2. The exon encoding the Aβ region were flanked with loxP sites (Supplementary Fig. 1A). Upon induction of Cre expression with tamoxifen, APP levels were completely suppressed in tamoxifen- treated hAβ-KI/CreERT2 mice versus PBS-treated hAβ-KI/CreERT2 (Supplementary Fig. 2 and 8).

Why deletion of Aβ region completely suppressed the APP accumulation was not explained. In addition, it will be interesting to know whether suppression of APP expression in hAβ-KI mice display phenotypes of APP knockout mice?

(6)

We thank the reviewer for this comment and for suggesting the interesting experiment to compare phenotypes in non-conditional and conditional App KO mice. We have added a potential explanation in the text (please see page 4) as to why levels of App are decreased following expression of CRE, due to removal of the Aβ encoding exon that results in an out-of-frame downstream mRNA and have added new data in supplementary figure 1F. We agree it would be interesting to compare our mice with (non-conditional) APP-KO mice, although this was not the focus of the current report. Because the hAβ-KI line is a conditional APP-KO mice, different phenotypes observed in these compared to a non-conditional APP-KO mice might arise due to a requirement for APP during development or due to compensatory gene expression resulting from loss of APP during development, or both (e.g. please see Müller et al., Nat Reviews 2017;

Nicolas and Hassan. Development 2014 and Ramaker et al., Frontiers in Mol Neurosci 2016). Future experiments will be conducted to address this issue.

3. They showed that soluble Aβ40 and Aβ42 levels decreased during aging, while insoluble Aβ levels increased with aging (Fig. 2A1-A4). How soluble and insoluble is defined and measured were not described. What is the nature of the insoluble Aβ?

We apologize for the omission. This information has been added to the methods section (please see page 19)

4. They claimed that age-dependent increase in Aβ deposits is observed in hAβ-KI mice and recognized with 6E10 antibody at 2-, 6-,10-,14-,18- and 22- months of age (Fig 2C-D). However, the image of Aβ deposits is not clear to indicate the location and morphology of the Aβ deposits. A better- quality image will help clear the issue. Since no evidence of thioflavin-S or Congo red-positive deposits (Supplementary Fig. 6A, B), they are not Aβ plaque. Then, what is the nature of the Aβ deposits? Is it intracellular or extracellular accumulation? What is composition of the accumulation?

Is it mixture of Aβ42 or Aβ40 or dominated by one species? Whether they are oligomer or higher molecular aggregation? Whether accumulation of microglia and activated astrocytes are associated with the Aβ deposits?

To address the reviewer’s questions, we have added new images and details about Aβ pathology in the hAβ- KI mice (please, see supplementary figure 6). As showed in the supplementary figure 6 (A1a, A2a and A3a) intraneuronal stain with 6E10 is detected. In addition, western-blot with Aβ40 and Aβ42 antibodies showed different pools of Aβ oligomers at low and high molecular weight (please, see supplementary figure 4).

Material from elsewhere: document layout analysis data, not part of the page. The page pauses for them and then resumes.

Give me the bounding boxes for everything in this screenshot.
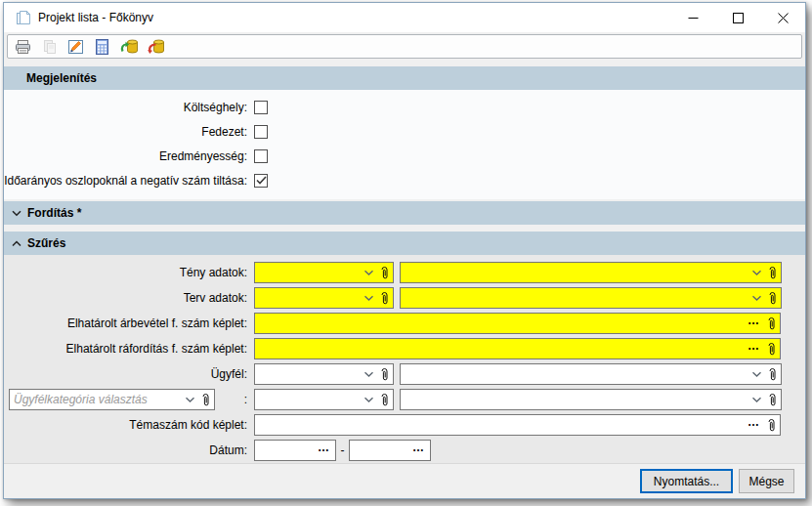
- paperclip-icon: [766, 418, 777, 433]
- chevron-down-icon: [185, 397, 195, 403]
- elhatarolt-raforditas-field[interactable]: …: [254, 338, 781, 359]
- paperclip-icon: [379, 266, 390, 280]
- elhatarolt-arbevetel-field[interactable]: …: [254, 313, 781, 334]
- ellipsis-button[interactable]: …: [748, 339, 760, 353]
- filter-row-ugyfelkategoria: Ügyfélkategória választás :: [4, 387, 805, 412]
- checkbox-row: Eredményesség:: [4, 144, 805, 168]
- field-label: Elhatárolt árbevétel f. szám képlet:: [4, 316, 254, 330]
- checkbox-row: Időarányos oszlopoknál a negatív szám ti…: [4, 168, 805, 192]
- field-label: Elhatárolt ráfordítás f. szám képlet:: [4, 342, 254, 356]
- chevron-down-icon: [751, 371, 762, 378]
- colon-separator: :: [215, 393, 254, 406]
- section-header-forditas[interactable]: Fordítás *: [4, 201, 805, 225]
- paperclip-icon: [379, 367, 390, 382]
- checkbox-row: Költséghely:: [4, 95, 805, 119]
- checkbox-label: Fedezet:: [4, 125, 254, 139]
- toolbar: [7, 34, 802, 59]
- filter-row-elhatarolt-raforditas: Elhatárolt ráfordítás f. szám képlet: …: [4, 336, 805, 361]
- teny-adatok-combo-right[interactable]: [400, 262, 782, 283]
- paperclip-icon: [766, 342, 777, 357]
- checkbox-label: Eredményesség:: [4, 149, 254, 163]
- koltseghely-checkbox[interactable]: [254, 101, 268, 114]
- ellipsis-button[interactable]: …: [748, 415, 760, 429]
- field-label: Dátum:: [4, 443, 254, 457]
- footer: Nyomtatás... Mégse: [4, 463, 805, 498]
- calculator-icon[interactable]: [91, 36, 113, 58]
- print-preview-icon[interactable]: [38, 36, 61, 58]
- chevron-up-icon: [12, 240, 21, 247]
- cancel-button[interactable]: Mégse: [739, 469, 794, 493]
- section-title: Megjelenítés: [26, 71, 97, 85]
- print-button[interactable]: Nyomtatás...: [640, 469, 733, 493]
- field-label: Témaszám kód képlet:: [4, 418, 254, 432]
- filter-section-body: Tény adatok: Terv adatok:: [4, 255, 805, 463]
- toolbar-wrap: [4, 32, 805, 61]
- print-icon[interactable]: [12, 36, 34, 58]
- checkbox-row: Fedezet:: [4, 119, 805, 144]
- field-label: Tény adatok:: [4, 266, 254, 279]
- chevron-down-icon: [363, 371, 374, 378]
- filter-row-datum: Dátum: … - …: [4, 438, 805, 463]
- document-icon[interactable]: [16, 10, 31, 25]
- combo-placeholder: Ügyfélkategória választás: [14, 393, 185, 406]
- datum-tol-field[interactable]: …: [254, 440, 336, 461]
- chevron-down-icon: [751, 295, 762, 302]
- ugyfel-combo-left[interactable]: [254, 363, 394, 385]
- dialog-window: Projekt lista - Főkönyv: [3, 2, 806, 499]
- ellipsis-button[interactable]: …: [412, 441, 425, 454]
- checkbox-label: Költséghely:: [4, 101, 254, 114]
- negativ-szam-tiltasa-checkbox[interactable]: [254, 174, 268, 188]
- ugyfel-combo-right[interactable]: [400, 363, 782, 385]
- ugyfelkategoria-combo-right[interactable]: [400, 389, 782, 410]
- paperclip-icon: [767, 367, 778, 382]
- ellipsis-button[interactable]: …: [318, 441, 330, 454]
- teny-adatok-combo-left[interactable]: [254, 262, 394, 283]
- window-title: Projekt lista - Főkönyv: [38, 11, 670, 24]
- chevron-down-icon: [363, 397, 374, 403]
- filter-row-teny-adatok: Tény adatok:: [4, 260, 805, 285]
- filter-row-elhatarolt-arbevetel: Elhatárolt árbevétel f. szám képlet: …: [4, 311, 805, 336]
- ugyfelkategoria-combo[interactable]: Ügyfélkategória választás: [9, 389, 215, 410]
- titlebar: Projekt lista - Főkönyv: [4, 3, 805, 32]
- filter-row-terv-adatok: Terv adatok:: [4, 285, 805, 311]
- section-title: Szűrés: [27, 236, 65, 250]
- report-design-icon[interactable]: [64, 36, 87, 58]
- paperclip-icon: [767, 393, 778, 407]
- date-range-dash: -: [336, 443, 349, 457]
- section-header-szures[interactable]: Szűrés: [4, 232, 805, 255]
- chevron-down-icon: [12, 210, 21, 217]
- chevron-down-icon: [751, 397, 762, 403]
- fedezet-checkbox[interactable]: [254, 125, 268, 139]
- checkbox-label: Időarányos oszlopoknál a negatív szám ti…: [4, 174, 254, 188]
- database-export-icon[interactable]: [144, 36, 166, 58]
- field-label: Terv adatok:: [4, 291, 254, 305]
- maximize-button[interactable]: [715, 3, 760, 32]
- ugyfelkategoria-combo-middle[interactable]: [254, 389, 394, 410]
- field-label: Ügyfél:: [4, 367, 254, 381]
- paperclip-icon: [767, 291, 778, 306]
- display-section-body: Költséghely: Fedezet: Eredményesség: Idő…: [4, 90, 805, 199]
- terv-adatok-combo-right[interactable]: [400, 287, 782, 309]
- window-controls: [670, 3, 805, 32]
- paperclip-icon: [766, 316, 777, 331]
- datum-ig-field[interactable]: …: [349, 440, 431, 461]
- minimize-button[interactable]: [670, 3, 715, 32]
- chevron-down-icon: [363, 270, 374, 276]
- temaszam-kod-keplet-field[interactable]: …: [254, 414, 781, 436]
- paperclip-icon: [379, 291, 390, 306]
- eredmenyesseg-checkbox[interactable]: [254, 149, 268, 163]
- chevron-down-icon: [363, 295, 374, 302]
- ellipsis-button[interactable]: …: [748, 314, 760, 327]
- database-import-icon[interactable]: [117, 36, 140, 58]
- filter-row-ugyfel: Ügyfél:: [4, 361, 805, 387]
- chevron-down-icon: [751, 270, 762, 276]
- terv-adatok-combo-left[interactable]: [254, 287, 394, 309]
- filter-row-temaszam: Témaszám kód képlet: …: [4, 412, 805, 438]
- paperclip-icon: [379, 393, 390, 407]
- section-title: Fordítás *: [27, 206, 81, 220]
- paperclip-icon: [200, 393, 211, 407]
- close-button[interactable]: [760, 3, 805, 32]
- paperclip-icon: [767, 266, 778, 280]
- section-header-megjelenites: Megjelenítés: [4, 66, 805, 90]
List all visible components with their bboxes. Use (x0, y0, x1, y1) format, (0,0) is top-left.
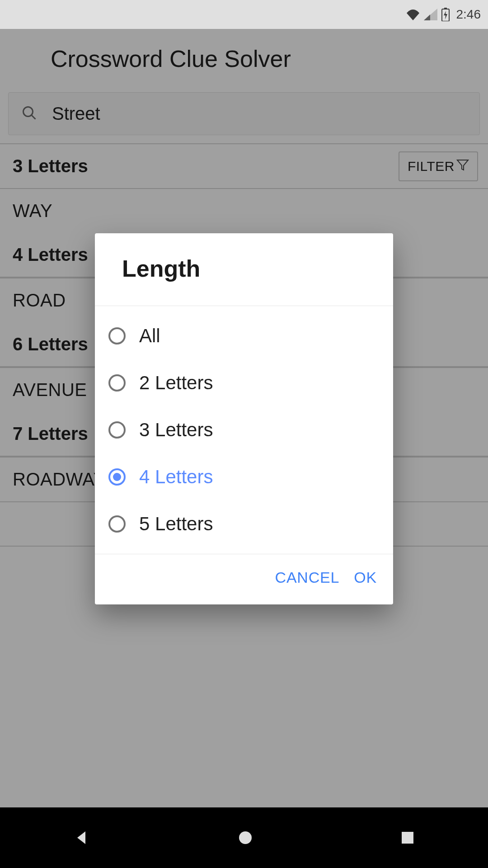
radio-icon (108, 421, 126, 439)
length-option[interactable]: All (99, 312, 389, 359)
radio-label: 4 Letters (139, 466, 213, 488)
wifi-icon (406, 9, 420, 20)
length-dialog: Length All2 Letters3 Letters4 Letters5 L… (95, 233, 393, 604)
app-content: Crossword Clue Solver 3 LettersFILTERWAY… (0, 29, 488, 807)
radio-icon (108, 468, 126, 486)
cell-signal-icon (424, 9, 437, 20)
radio-label: 5 Letters (139, 513, 213, 535)
status-bar: 2:46 (0, 0, 488, 29)
radio-icon (108, 515, 126, 533)
radio-icon (108, 327, 126, 344)
dialog-options: All2 Letters3 Letters4 Letters5 Letters (95, 306, 393, 554)
radio-label: All (139, 325, 160, 347)
nav-back-icon[interactable] (74, 830, 90, 846)
dialog-actions: CANCEL OK (95, 554, 393, 604)
svg-rect-5 (402, 832, 413, 844)
length-option[interactable]: 3 Letters (99, 406, 389, 453)
length-option[interactable]: 4 Letters (99, 453, 389, 500)
nav-home-icon[interactable] (238, 830, 253, 845)
svg-rect-1 (444, 8, 447, 9)
cancel-button[interactable]: CANCEL (275, 569, 340, 586)
android-nav-bar (0, 807, 488, 868)
length-option[interactable]: 5 Letters (99, 500, 389, 547)
radio-icon (108, 374, 126, 392)
battery-charging-icon (441, 8, 450, 21)
radio-label: 3 Letters (139, 419, 213, 441)
status-time: 2:46 (456, 7, 481, 22)
svg-point-4 (239, 831, 252, 844)
ok-button[interactable]: OK (354, 569, 377, 586)
length-option[interactable]: 2 Letters (99, 359, 389, 406)
dialog-title: Length (95, 233, 393, 306)
nav-recent-icon[interactable] (401, 831, 414, 844)
radio-label: 2 Letters (139, 372, 213, 394)
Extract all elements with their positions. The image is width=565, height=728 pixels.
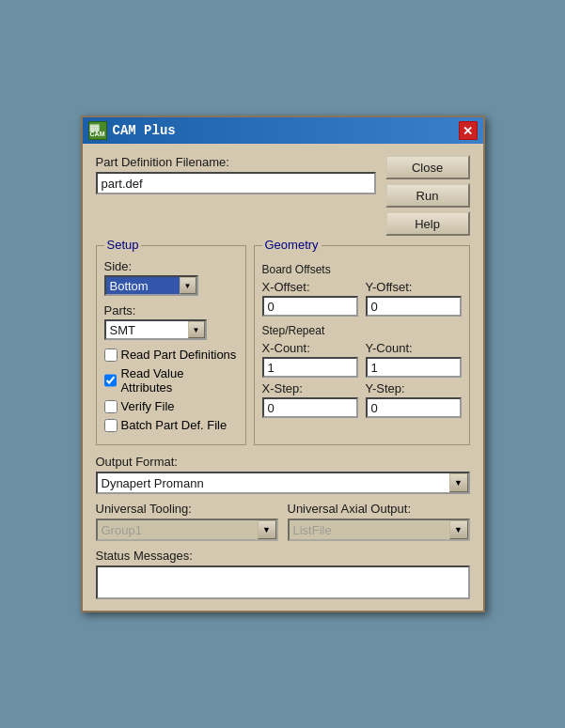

Furthermore, the inflammatory response has been analyzed and the outcome has been described in page 7 and 8 and in the supplementary figure 8.

5. Their findings suggest that expression of humanized Aβ even at physiological levels is sufficient to trigger alterations in key biological processes, including metabolic changes, synaptic plasticity, DNA methylation and memory-related functioning. Does the changes related to the human normal condition, or AD condition? Whether deletion of the Aβ exon will rescue the alternations induced by the human Aβ?

The reviewer raises an excellent question regarding the changes in gene expression due to humanization of Ab and whether these changes are related to normal or pathological human states. The data in Fig. 5 support that at least some of these pathways are also altered in similar manner in human AD cases. To address the reviewer’s second question about whether deletion of Aβ exon could rescue the alternations induced by the human Aβ in mice, we used injection of CRE-expressing AAV into the brains of aged homozygous hAβ- KI mice and analyzed the effect of blocking expression of hAβ via deletion of the floxed exon encoding hAβ on cognition. Consistent with previous studies using hAβ immunotherapy, the results (Fig. 3)

(7)

demonstrate that reduction of Aβ via the viral construct mitigated the cognitive impairment in these mice.

We thank the reviewer for suggesting this experiment.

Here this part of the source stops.